Thank God, today, we have a governor who has been in all strata of the political class, everything. He is a grassroot politician. I am convinced that Prince Bassey Out can change Cross River State and her people for good. So, getting back government closer to the people, uniting the political class, and most importantly, returning God to His place in the State. Because Cross River State lost God. I was impressed by the decision of the stakeholders to have a five minutes exhortation during the swearing-in ceremony. It has never happened. If the governor and his wife who is also a pastor recognise God and return Him to His place, this state would return back to its glory and will be better than Jerusalem. It happened in Akwa Ibom, when Godswill Akpabio started talking about God. People thought he was joking. They said he was not even a born-again Christian. You do not need to be born-again to talk about God. Today, Akwa Ibom state is rich in oil, tourism is booming. Football, social amenities, all became hallmarks of our neighbouring state; there was a shift of glory from Cross River State. Everything good today is Akwa Ibom – World Guinness Book of Record holder, Senate President, just to mention a few.

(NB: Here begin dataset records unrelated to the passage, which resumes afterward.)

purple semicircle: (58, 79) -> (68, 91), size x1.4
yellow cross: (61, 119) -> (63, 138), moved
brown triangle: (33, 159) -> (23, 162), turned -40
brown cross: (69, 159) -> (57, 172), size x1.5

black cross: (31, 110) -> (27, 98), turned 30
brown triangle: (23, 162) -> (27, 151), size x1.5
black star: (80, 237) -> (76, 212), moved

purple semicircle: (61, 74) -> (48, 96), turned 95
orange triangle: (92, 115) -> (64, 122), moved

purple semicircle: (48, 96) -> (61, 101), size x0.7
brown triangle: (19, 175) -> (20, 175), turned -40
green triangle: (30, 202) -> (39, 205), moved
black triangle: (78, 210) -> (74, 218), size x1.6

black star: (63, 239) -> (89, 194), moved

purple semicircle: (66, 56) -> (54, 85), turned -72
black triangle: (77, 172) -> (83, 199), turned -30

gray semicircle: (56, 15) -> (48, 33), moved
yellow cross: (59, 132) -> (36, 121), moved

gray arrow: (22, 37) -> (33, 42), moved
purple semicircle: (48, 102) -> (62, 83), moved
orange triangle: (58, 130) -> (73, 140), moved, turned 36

Regrettably, we in Cross River State were battling with “food on the table” appointments. Do you do “food on the table” to people who are already rich? No. Food on the table is for the poor. We can go on and on talking about the prosperity of Akwa Ibom. I tell you as God’s servant; the secret is in knowing God.

But I am glad that, today, Cross River, Akwa Ibom and Benue States have produced pastors as governors. A Catholic priest is leading Benue, Pastor Umo Eno is governor of Akwa Ibom and Prince Out is also a servant of God. What then do you think God is saying? God is saying return back to me and you will eat the fruit of the land (Isaiah 1:18-19).


Where did Cross River State get it wrong?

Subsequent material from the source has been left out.